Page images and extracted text
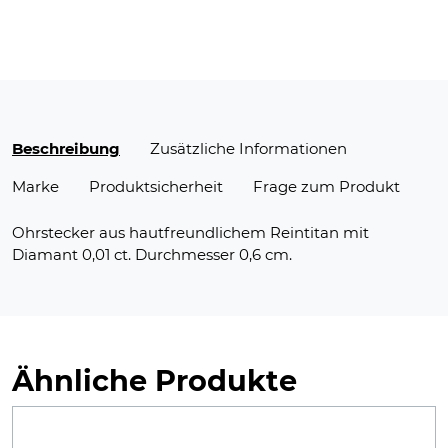
Beschreibung
Zusätzliche Informationen
Marke
Produktsicherheit
Frage zum Produkt
Ohrstecker aus hautfreundlichem Reintitan mit
Diamant 0,01 ct. Durchmesser 0,6 cm.
Ähnliche Produkte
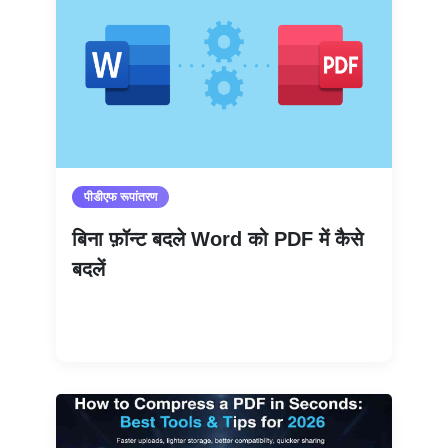
पीडीएफ रूपांतरण
बिना फ़ॉन्ट बदले Word को PDF में कैसे
बदलें
और पढ़ें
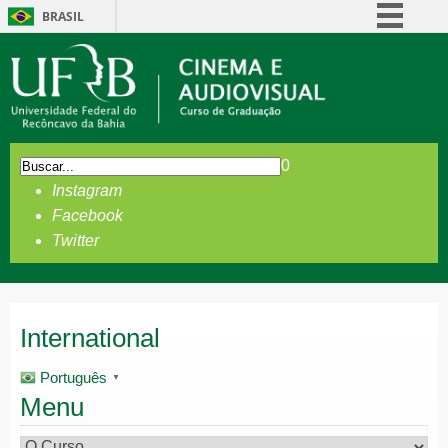
BRASIL
Simplifique!
Comunica BR
Participe
Acesso à informação
0
Legislação
Instagram
Canais
Facebook
Twitter
International
Português
▼
Menu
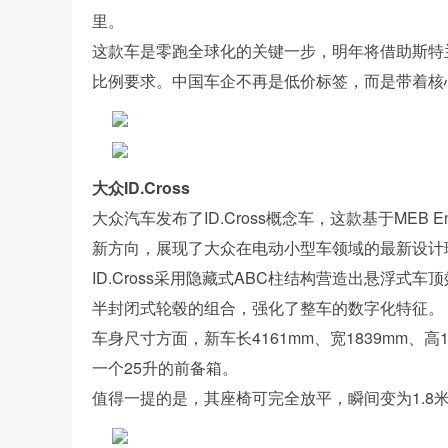
里。
这款车是零跑全球化的关键一步，明年将借助斯特
比例要求。中国车企不再是低价标签，而是带着核
大众ID.Cross
大众汽车发布了ID.Cross概念车，这款基于MEB
新方向，展现了大众在电动小型车领域的最新设计
ID.Cross采用隐藏式ABC柱结构营造出悬浮
半封闭式轮毂的组合，强化了整车的数字化特征。
车身尺寸方面，新车长4161mm、宽1839mm、高
一个25升的前备箱。
值得一提的是，其座椅可完全放平，瞬间变为1.8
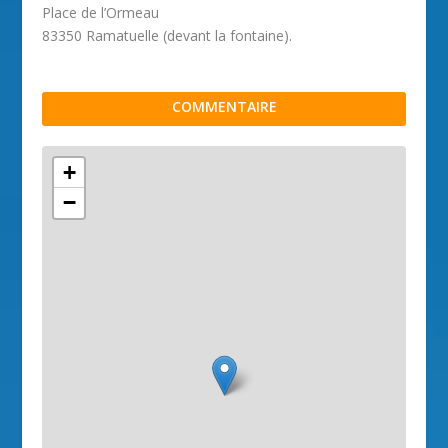
Place de l’Ormeau
83350 Ramatuelle (devant la fontaine).
COMMENTAIRE
+
−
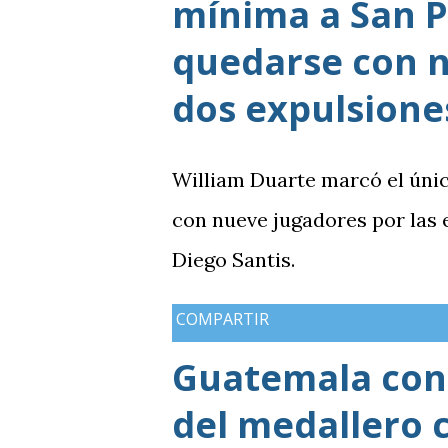
mínima a San P
quedarse con n
dos expulsione
William Duarte marcó el úni
con nueve jugadores por las
Diego Santis.
COMPARTIR
Guatemala cons
del medallero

## ASSIGNMENT
Repeat exactly, and only, the entries from the line with "Ohrstecker aus hautfreundlichem Reintitan mit" through the line with "大众汽车发布了ID.Cross概念车，这款基于MEB". Pictures are skipped.

## ANSWER TO THIS EXERCISE
Ohrstecker aus hautfreundlichem Reintitan mit
Diamant 0,01 ct. Durchmesser 0,6 cm.
Ähnliche Produkte
पीडीएफ रूपांतरण
बिना फ़ॉन्ट बदले Word को PDF में कैसे
बदलें
और पढ़ें
BRASIL
Simplifique!
Comunica BR
Participe
Acesso à informação
0
Legislação
Instagram
Canais
Facebook
Twitter
International
Português
▼
Menu
里。
这款车是零跑全球化的关键一步，明年将借助斯特
比例要求。中国车企不再是低价标签，而是带着核
大众ID.Cross
大众汽车发布了ID.Cross概念车，这款基于MEB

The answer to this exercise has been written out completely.